■ **Work item**:
Each line below from the one containing "Følger (182, 501)" through the one containing "Shrapnel1 (681, 968)" should be output exactly as it stands, and no other line should appear.

■ **Material provided**:
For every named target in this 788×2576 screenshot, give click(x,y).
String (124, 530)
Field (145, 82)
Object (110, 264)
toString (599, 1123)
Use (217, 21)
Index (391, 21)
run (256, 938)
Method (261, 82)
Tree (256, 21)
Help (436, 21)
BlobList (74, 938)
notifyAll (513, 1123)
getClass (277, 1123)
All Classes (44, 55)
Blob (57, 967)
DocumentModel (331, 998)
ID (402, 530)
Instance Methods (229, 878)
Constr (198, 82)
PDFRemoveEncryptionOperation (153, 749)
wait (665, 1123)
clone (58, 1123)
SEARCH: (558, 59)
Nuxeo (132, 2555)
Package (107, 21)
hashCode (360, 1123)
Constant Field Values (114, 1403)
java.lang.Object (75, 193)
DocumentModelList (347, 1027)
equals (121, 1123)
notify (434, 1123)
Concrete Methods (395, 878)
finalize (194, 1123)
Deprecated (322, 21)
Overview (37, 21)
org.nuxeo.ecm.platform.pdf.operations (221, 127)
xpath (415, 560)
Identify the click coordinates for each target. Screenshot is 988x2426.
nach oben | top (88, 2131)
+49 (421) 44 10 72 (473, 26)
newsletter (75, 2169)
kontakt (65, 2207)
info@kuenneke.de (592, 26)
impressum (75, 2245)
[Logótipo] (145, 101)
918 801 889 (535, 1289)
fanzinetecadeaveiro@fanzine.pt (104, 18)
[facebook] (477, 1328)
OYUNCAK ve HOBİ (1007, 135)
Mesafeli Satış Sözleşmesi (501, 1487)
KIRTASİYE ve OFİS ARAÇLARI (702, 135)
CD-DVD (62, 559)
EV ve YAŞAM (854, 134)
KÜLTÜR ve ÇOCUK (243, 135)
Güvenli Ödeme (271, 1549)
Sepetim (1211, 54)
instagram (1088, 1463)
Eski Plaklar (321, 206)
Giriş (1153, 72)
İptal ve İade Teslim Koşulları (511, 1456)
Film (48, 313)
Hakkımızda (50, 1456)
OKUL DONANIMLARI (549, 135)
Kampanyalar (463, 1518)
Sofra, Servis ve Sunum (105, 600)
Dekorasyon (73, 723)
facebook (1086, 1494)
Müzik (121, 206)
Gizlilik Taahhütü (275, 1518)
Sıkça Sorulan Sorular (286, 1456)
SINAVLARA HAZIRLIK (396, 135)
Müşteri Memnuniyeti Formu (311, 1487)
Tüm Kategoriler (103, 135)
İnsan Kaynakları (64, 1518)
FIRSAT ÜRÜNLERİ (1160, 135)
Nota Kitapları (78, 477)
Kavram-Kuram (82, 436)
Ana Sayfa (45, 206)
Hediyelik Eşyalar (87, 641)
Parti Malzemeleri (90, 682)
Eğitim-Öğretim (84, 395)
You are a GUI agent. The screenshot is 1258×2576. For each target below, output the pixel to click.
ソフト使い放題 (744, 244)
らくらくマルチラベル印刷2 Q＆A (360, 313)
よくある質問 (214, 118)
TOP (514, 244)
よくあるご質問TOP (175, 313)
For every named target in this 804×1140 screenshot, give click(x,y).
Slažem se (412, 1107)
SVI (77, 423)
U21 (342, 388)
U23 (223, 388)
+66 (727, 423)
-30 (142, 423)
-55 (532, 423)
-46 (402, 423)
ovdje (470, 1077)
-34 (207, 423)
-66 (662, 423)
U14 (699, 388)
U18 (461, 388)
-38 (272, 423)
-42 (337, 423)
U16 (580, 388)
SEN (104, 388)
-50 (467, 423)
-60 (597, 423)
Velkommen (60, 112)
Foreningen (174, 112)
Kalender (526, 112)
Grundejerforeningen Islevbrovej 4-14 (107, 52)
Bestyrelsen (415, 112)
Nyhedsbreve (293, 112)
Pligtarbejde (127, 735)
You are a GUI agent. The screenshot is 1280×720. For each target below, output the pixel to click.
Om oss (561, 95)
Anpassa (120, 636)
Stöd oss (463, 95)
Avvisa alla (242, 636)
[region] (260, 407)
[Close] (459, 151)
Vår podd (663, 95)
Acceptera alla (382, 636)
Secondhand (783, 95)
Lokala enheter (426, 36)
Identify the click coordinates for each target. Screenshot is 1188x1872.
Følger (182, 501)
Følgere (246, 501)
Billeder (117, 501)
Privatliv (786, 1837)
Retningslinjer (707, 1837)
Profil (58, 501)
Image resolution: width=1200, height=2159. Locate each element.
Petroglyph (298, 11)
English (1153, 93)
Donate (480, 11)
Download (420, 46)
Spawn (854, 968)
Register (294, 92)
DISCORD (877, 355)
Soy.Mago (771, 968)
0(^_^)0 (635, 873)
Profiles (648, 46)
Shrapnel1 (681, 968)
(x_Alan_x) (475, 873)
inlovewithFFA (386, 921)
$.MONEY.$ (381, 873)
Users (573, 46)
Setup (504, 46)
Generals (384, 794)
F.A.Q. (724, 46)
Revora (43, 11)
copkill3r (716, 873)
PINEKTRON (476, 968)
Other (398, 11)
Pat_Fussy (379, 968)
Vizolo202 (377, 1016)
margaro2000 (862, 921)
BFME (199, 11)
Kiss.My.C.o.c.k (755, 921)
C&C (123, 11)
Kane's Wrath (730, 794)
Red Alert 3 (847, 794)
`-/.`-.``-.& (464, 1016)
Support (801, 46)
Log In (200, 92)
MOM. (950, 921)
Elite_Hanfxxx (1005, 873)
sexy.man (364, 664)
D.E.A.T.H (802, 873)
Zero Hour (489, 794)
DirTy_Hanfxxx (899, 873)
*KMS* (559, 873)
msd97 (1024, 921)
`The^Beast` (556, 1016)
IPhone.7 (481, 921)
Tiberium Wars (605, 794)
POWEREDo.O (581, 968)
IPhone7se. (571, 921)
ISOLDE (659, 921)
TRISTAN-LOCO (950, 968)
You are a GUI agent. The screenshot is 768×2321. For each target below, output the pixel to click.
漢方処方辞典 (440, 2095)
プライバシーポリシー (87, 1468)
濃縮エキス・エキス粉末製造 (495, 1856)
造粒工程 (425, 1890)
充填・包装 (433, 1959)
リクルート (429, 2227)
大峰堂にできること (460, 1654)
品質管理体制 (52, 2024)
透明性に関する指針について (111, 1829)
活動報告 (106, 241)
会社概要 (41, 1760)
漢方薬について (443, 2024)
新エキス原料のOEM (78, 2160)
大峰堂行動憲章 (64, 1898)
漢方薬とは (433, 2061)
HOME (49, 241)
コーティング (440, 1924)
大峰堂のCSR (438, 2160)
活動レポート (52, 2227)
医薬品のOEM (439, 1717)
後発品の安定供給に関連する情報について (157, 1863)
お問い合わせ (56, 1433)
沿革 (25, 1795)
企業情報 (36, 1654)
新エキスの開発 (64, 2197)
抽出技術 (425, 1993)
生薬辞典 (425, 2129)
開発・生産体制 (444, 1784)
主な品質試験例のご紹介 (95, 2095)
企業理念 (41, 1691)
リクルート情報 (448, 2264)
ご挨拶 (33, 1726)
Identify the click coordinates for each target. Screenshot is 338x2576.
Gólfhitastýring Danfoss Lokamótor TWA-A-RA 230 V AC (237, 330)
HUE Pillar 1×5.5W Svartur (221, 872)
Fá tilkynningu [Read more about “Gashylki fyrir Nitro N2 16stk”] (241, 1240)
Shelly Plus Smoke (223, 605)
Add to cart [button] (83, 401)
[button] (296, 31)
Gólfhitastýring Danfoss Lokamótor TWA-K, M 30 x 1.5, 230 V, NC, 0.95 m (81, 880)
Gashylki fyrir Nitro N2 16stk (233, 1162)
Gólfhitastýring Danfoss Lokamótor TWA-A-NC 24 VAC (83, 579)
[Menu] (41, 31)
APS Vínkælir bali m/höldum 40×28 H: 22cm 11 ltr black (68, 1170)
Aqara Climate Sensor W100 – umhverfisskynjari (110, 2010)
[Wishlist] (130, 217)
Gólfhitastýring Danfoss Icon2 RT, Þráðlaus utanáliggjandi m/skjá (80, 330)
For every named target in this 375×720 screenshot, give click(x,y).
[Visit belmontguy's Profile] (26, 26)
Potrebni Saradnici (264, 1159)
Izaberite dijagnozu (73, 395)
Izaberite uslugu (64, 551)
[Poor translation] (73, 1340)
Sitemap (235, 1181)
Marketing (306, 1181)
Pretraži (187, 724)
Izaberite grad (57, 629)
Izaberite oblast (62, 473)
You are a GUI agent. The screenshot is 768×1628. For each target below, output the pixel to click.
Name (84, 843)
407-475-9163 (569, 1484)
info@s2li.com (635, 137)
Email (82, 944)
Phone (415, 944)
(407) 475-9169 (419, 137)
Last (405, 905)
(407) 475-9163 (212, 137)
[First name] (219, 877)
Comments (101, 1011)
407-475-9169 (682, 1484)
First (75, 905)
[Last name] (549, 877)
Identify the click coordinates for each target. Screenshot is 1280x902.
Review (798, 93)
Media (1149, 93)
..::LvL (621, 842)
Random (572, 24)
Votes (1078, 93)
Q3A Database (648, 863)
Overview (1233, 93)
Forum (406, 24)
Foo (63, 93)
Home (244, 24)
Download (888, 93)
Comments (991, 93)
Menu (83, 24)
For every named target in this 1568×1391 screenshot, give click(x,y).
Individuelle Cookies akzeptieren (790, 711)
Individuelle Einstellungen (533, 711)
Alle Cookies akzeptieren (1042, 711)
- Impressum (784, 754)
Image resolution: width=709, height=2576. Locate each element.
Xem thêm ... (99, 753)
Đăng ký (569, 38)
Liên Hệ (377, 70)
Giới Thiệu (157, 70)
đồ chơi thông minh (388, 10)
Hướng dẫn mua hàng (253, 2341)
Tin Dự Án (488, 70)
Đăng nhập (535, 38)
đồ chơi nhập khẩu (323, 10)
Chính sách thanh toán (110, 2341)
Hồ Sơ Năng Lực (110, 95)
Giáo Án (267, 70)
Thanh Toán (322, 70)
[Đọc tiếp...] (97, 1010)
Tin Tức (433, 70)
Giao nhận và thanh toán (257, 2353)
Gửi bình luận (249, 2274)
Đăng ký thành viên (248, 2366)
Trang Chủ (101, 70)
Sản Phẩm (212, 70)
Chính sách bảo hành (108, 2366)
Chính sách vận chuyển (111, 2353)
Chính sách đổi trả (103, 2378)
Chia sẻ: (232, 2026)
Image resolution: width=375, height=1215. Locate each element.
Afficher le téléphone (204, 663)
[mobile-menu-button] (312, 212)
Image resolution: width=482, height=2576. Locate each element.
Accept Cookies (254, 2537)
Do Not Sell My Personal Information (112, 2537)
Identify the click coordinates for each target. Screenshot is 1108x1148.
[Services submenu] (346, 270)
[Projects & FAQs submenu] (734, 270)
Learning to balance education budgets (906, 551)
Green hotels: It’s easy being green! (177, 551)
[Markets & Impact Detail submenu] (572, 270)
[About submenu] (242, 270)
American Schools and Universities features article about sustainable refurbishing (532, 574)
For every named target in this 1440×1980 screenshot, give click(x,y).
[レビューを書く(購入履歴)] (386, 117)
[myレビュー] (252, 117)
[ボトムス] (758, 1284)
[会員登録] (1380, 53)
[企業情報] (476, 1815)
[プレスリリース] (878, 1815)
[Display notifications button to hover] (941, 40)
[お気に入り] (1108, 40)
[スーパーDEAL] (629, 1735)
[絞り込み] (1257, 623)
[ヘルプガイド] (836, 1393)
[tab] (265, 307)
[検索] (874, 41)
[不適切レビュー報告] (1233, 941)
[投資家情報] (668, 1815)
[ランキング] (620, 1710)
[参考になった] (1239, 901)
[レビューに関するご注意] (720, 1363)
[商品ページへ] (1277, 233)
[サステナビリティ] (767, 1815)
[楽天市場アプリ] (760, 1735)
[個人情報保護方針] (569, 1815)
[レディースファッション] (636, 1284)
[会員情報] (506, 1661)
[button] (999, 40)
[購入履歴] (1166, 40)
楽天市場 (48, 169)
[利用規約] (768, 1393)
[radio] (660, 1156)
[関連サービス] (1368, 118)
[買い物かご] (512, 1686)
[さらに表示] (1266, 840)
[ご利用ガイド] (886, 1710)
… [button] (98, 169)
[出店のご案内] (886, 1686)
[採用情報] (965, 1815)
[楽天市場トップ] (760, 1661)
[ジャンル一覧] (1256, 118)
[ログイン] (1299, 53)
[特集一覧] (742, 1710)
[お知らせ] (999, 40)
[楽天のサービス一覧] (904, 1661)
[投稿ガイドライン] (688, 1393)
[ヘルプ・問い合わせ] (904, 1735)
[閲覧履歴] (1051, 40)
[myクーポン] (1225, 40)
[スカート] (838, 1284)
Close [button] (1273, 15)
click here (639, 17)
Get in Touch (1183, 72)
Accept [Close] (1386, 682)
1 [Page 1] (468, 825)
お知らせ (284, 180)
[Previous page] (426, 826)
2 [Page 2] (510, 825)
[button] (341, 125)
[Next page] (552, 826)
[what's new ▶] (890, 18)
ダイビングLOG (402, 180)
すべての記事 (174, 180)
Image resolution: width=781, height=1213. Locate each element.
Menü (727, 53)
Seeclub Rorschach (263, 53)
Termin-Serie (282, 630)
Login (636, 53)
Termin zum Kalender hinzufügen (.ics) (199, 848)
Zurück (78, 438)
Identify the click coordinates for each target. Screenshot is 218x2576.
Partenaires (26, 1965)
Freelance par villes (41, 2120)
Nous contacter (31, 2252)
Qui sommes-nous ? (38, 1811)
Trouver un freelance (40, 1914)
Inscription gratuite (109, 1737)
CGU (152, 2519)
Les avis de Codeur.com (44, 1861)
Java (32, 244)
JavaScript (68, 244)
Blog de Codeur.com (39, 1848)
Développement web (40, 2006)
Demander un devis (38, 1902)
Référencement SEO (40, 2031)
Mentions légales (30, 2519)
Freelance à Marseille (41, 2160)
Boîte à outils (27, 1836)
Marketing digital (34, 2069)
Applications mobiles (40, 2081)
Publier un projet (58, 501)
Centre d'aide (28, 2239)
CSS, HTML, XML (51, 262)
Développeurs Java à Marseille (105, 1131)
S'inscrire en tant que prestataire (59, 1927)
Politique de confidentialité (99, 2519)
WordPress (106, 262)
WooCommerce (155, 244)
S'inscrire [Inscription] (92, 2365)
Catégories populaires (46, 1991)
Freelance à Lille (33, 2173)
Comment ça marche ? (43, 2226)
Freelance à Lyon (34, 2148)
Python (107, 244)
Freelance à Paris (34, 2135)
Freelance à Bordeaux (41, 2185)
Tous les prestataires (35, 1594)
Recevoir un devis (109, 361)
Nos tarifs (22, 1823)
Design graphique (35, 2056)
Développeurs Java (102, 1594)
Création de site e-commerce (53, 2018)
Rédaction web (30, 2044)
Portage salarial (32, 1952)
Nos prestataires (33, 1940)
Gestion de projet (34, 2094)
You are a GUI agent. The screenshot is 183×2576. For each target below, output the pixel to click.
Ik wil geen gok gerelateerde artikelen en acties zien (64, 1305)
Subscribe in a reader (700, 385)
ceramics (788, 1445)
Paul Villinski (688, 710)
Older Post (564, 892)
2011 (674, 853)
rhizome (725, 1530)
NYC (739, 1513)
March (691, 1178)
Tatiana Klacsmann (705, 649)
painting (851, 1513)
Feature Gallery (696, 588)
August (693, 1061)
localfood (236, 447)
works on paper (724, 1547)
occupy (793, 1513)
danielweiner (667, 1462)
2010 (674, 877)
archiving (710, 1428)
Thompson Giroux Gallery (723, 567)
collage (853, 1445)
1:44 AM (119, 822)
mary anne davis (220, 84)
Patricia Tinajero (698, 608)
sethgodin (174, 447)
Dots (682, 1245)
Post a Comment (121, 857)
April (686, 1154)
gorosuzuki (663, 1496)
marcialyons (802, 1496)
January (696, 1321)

■ **Output for this task**:
Følger (182, 501)
Følgere (246, 501)
Billeder (117, 501)
Privatliv (786, 1837)
Retningslinjer (707, 1837)
Profil (58, 501)
Image resolution: width=1200, height=2159. Locate each element.
Petroglyph (298, 11)
English (1153, 93)
Donate (480, 11)
Download (420, 46)
Spawn (854, 968)
Register (294, 92)
DISCORD (877, 355)
Soy.Mago (771, 968)
0(^_^)0 (635, 873)
Profiles (648, 46)
Shrapnel1 (681, 968)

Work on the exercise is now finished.